Status case: court refuses to grant AG costs
A man who launched and abandoned a legal action against the Government will not have to pay for the Attorney-General’s legal bills, according to a recent court ruling.
Martin Holman sued the Government after he and his wife were forced to leave the Island in 1976 after immigration authorities made representations that he was not Bermudian and was not allowed to live on the Island without a permit.
He and his wife later moved to the UK, where they had two children.
However, in 1997 immigration authorities acknowledged that Mr Holman has always had Bermudian status, and in 2001 they acknowledged that his children also had status.
Mr Holman and his family subsequently sought constitutional damage for the loss of opportunity to live in Bermuda during the “lost” years where his and his children’s status were not recognised, along with their distress.

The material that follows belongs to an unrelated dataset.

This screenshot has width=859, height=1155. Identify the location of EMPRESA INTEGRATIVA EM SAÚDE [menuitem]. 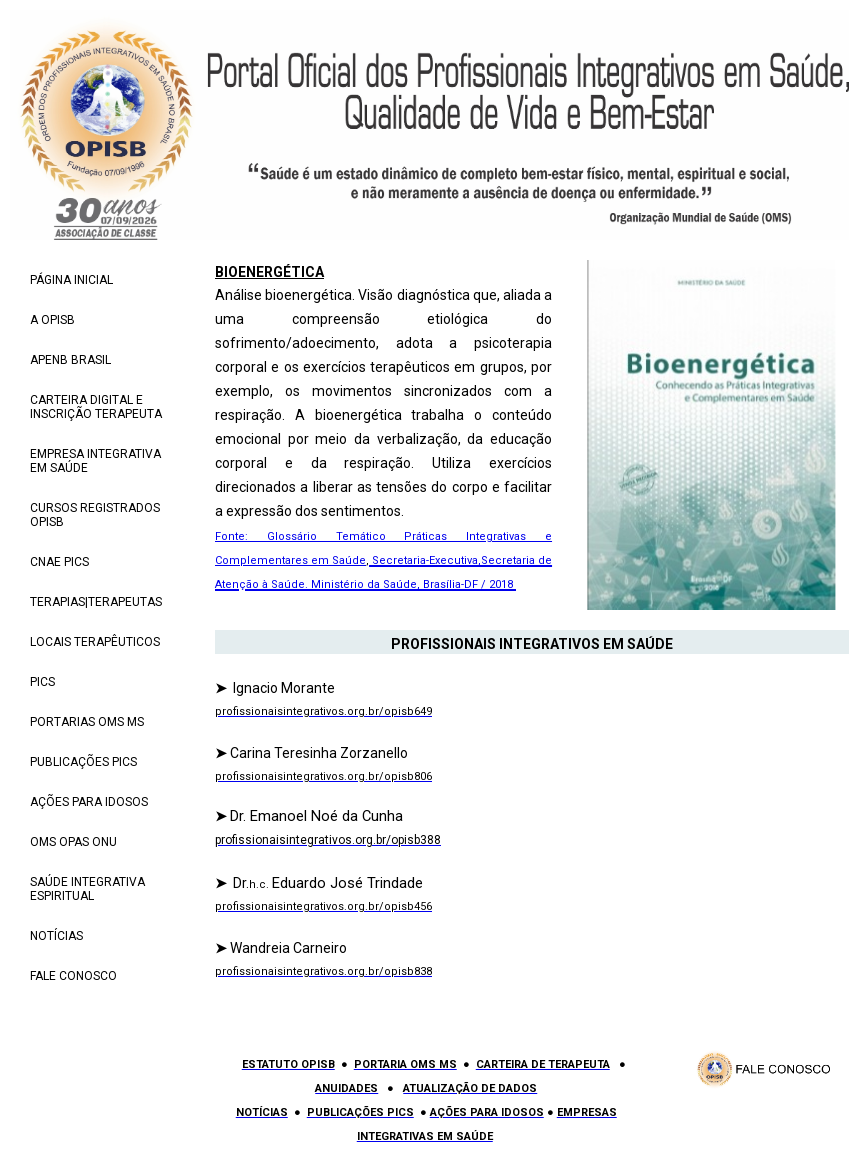 (95, 461).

While the matter was set to go before the Supreme Court on April 16 this year, a day before the hearing the family issued a summons to discontinue the action.
In his judgment, Puisne Judge Stephen Hellman wrote that he granted the application to discontinue the matter, but did not issue a decision on costs.
“The defendant argued that, notwithstanding that the action had not got very far, he had incurred more than minimal costs defending it and that part of these should be borne by the plaintiffs.
“The defendant sought an order for costs in the sum of $8,000, of which $3,000 was for the costs of the application for costs, although assuming a market rate his actual costs would have been substantially more.”
Mr Justice Hellman wrote that according to the Constitution, the applicant should not be ordered to pay the respondents or any other party’s costs unless the court is satisfied that the applicant had acted unreasonably.
“Thus if the applicant is unsuccessful each party will normally bear their own costs,” he wrote. “However if the applicant is successful then the respondent will normally be ordered to pay the applicant’s costs.”
In the present case, Mr Justice Hellman said he was not satisfied that Mr Holman and his family had acted unreasonably in the application or the conduct of their case.
“Their constitutional and purported Magna Carta rights were arguably engaged,” he said. “Judicial review, which was in its infancy during the 1970s, would not have been an apt remedy as it does not give rise to damages; and the mischief complained of, namely the non-recognition of Bermudian status and de facto exclusion from Bermuda, is better captured by a public than a private law action.
“Claims under the Constitution and, if applicable, Magna Carta are not subject to a time bar. As to the merits of the claims, I cannot say that they would have been bound to fail. As to the conduct of the action, the summons for leave to discontinue was filed at an early stage.
“Although the defendant was the successful party in this action he has not been awarded his costs. Moreover, the principles applicable to the award of costs in constitutional cases in Bermuda were unclear. I have therefore made no order as to the costs of the costs hearing, notwithstanding that at that hearing the successful parties were the plaintiffs.”